Part 4
He put his hands to his head. “You know,” he said, “I’ve always thought that a woman, because she can have children, ought to know the truth—the very fact that she can do something so really preposterous ought to make her equally capable of the other preposterous thing—well——”
She coughed, her handkerchief before her face—she laughed with brightness. “One learns to be careful about death—but never, never about——” She didn’t finish but stared before her.
“Why did you bring the child here—why did you return at all then—after so long a time—it seems all so mixed up?”

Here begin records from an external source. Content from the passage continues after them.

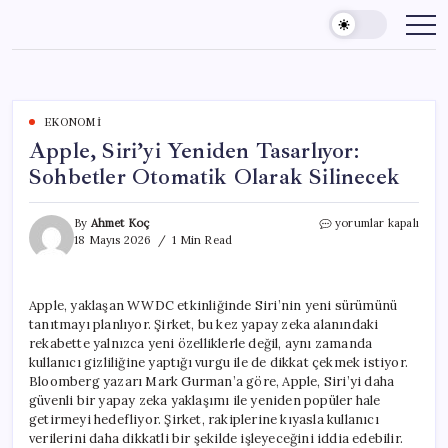
Skip
to
content
EKONOMI
Apple, Siri’yi Yeniden Tasarlıyor:
Sohbetler Otomatik Olarak Silinecek
Apple,
By
Ahmet Koç
yorumlar kapalı
Siri’yi
18 Mayıs 2026
1 Min Read
Yeniden
Tasarlıyor:
Sohbetler
Apple, yaklaşan WWDC etkinliğinde Siri’nin yeni sürümünü
Otomatik
tanıtmayı planlıyor. Şirket, bu kez yapay zeka alanındaki
Olarak
Silinecek
rekabette yalnızca yeni özelliklerle değil, aynı zamanda
için
kullanıcı gizliliğine yaptığı vurgu ile de dikkat çekmek istiyor.
Bloomberg yazarı Mark Gurman’a göre, Apple, Siri’yi daha
güvenli bir yapay zeka yaklaşımı ile yeniden popüler hale
getirmeyi hedefliyor. Şirket, rakiplerine kıyasla kullanıcı
verilerini daha dikkatli bir şekilde işleyeceğini iddia edebilir.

“I don’t know—— Perhaps because there is a right and a wrong, and a good and an evil. I had to find out—and if there’s such a thing as everlasting mercy—I want to find out about that also—there’s a flavour of unfamiliar intimacy about it all, though, this Christian treatment——” She had a way of lifting up the side of her face, closing her eyes. “I thought—Paytor may know.”
“Know what?”
“Will know—well, will be able to divide me against myself—— Personally I don’t feel divided—I seem to be a sane and balanced whole—a hopelessly mixed, but perfect design. So I said Paytor will be able to see where this divides and departs. Though all the time I never for a moment felt that there was a system working on a this for that basis, but that there was only this _and_ that—in other words—I wanted to be set wrong.... You understand?”
“And you yourself,” he inquired, in the same loud voice, “cannot feel the war? Well, then, what about me?—you must realize what you have done—turned everything upside down—oh, I won’t even say betrayed me—it’s much less than that, what most of us do, we betray circumstances—well, I can’t do anything for you,” he said sharply. “I can’t do anything at all—I’m sorry, I’m very sorry—but there it is”—he began to grimace and twitch his shoulders.
“The child has it too,” Julie Anspacher said, looking up at him. “I shall die soon.—It’s ridiculous,” she added, with the tears streaming down her face. “You are strong, always were—and so were all your family before you—not one of them in their graves under ninety—it’s all wrong—it’s quite ridiculous.”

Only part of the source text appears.